→ Activity
Find the line containing "Intel i3-540 3.0GHz" in the material below; copy that line and all following lines exactly.
---------- Dataset entries ----------
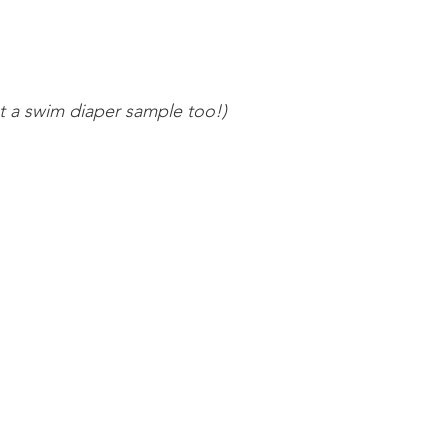
 a swim diaper sample too!) 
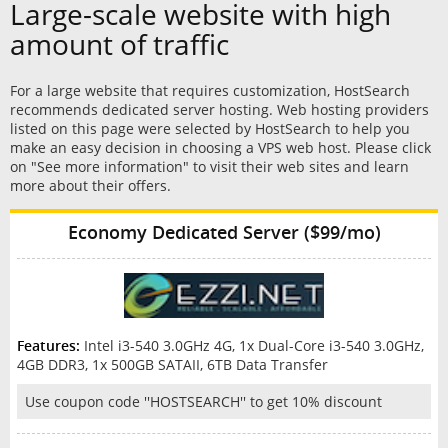
Large-scale website with high
amount of traffic
For a large website that requires customization, HostSearch
recommends dedicated server hosting. Web hosting providers
listed on this page were selected by HostSearch to help you
make an easy decision in choosing a VPS web host. Please click
on "See more information" to visit their web sites and learn
more about their offers.
Economy Dedicated Server ($99/mo)
Features:
Intel i3-540 3.0GHz 4G, 1x Dual-Core i3-540 3.0GHz,
4GB DDR3, 1x 500GB SATAII, 6TB Data Transfer
Use coupon code ''HOSTSEARCH'' to get 10% discount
----------
→ Problem solution
Intel i3-540 3.0GHz 4G, 1x Dual-Core i3-540 3.0GHz,
4GB DDR3, 1x 500GB SATAII, 6TB Data Transfer
Use coupon code ''HOSTSEARCH'' to get 10% discount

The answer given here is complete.